_EXERCISE OBJECTIVE:_ Return, exactly and in full, the lines of the records below starting at the one with "wingu, hukuruhusu kushirikiana" and ending at the one with "usimbuaji wa faili.", and no other lines.

### MATERIAL SHOWN

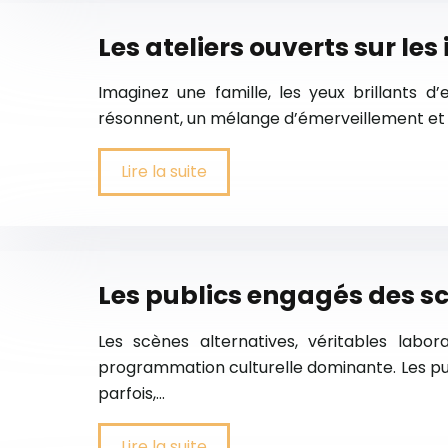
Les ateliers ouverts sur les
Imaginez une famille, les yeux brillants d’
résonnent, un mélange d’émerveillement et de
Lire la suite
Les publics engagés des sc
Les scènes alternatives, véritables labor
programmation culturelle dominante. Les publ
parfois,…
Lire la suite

######
### MATERIAL SHOWN

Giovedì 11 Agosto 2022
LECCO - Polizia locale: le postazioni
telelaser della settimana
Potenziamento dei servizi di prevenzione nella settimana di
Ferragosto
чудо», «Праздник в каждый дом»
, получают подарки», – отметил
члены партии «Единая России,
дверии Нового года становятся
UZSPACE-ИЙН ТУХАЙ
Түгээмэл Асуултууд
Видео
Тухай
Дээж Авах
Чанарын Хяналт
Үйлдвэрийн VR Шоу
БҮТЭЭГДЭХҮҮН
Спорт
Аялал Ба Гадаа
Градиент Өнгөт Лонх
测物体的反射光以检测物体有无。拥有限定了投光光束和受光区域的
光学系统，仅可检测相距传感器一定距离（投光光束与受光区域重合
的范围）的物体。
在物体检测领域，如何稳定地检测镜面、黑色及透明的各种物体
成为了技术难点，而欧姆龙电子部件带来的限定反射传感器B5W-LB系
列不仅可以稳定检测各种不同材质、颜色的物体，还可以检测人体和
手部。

######
### MATERIAL SHOWN

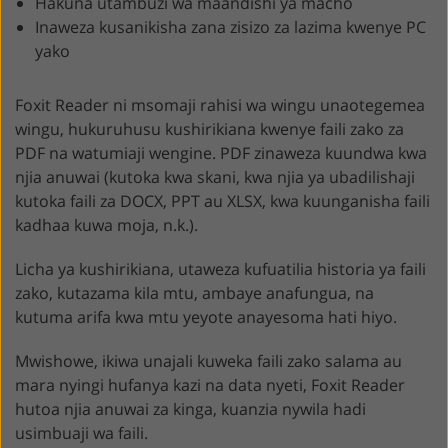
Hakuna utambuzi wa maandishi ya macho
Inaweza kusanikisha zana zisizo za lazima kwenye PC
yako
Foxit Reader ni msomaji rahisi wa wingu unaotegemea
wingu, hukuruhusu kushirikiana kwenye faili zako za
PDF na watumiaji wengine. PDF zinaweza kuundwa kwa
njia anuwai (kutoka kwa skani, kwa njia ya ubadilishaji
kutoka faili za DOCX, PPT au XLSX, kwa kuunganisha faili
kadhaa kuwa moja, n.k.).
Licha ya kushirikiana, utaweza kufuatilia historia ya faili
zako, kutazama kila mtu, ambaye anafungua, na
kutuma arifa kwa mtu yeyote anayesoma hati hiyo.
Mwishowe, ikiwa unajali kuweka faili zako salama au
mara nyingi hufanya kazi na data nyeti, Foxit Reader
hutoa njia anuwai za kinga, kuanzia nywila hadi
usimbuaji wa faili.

######

_TASK OUTPUT:_
wingu, hukuruhusu kushirikiana kwenye faili zako za
PDF na watumiaji wengine. PDF zinaweza kuundwa kwa
njia anuwai (kutoka kwa skani, kwa njia ya ubadilishaji
kutoka faili za DOCX, PPT au XLSX, kwa kuunganisha faili
kadhaa kuwa moja, n.k.).
Licha ya kushirikiana, utaweza kufuatilia historia ya faili
zako, kutazama kila mtu, ambaye anafungua, na
kutuma arifa kwa mtu yeyote anayesoma hati hiyo.
Mwishowe, ikiwa unajali kuweka faili zako salama au
mara nyingi hufanya kazi na data nyeti, Foxit Reader
hutoa njia anuwai za kinga, kuanzia nywila hadi
usimbuaji wa faili.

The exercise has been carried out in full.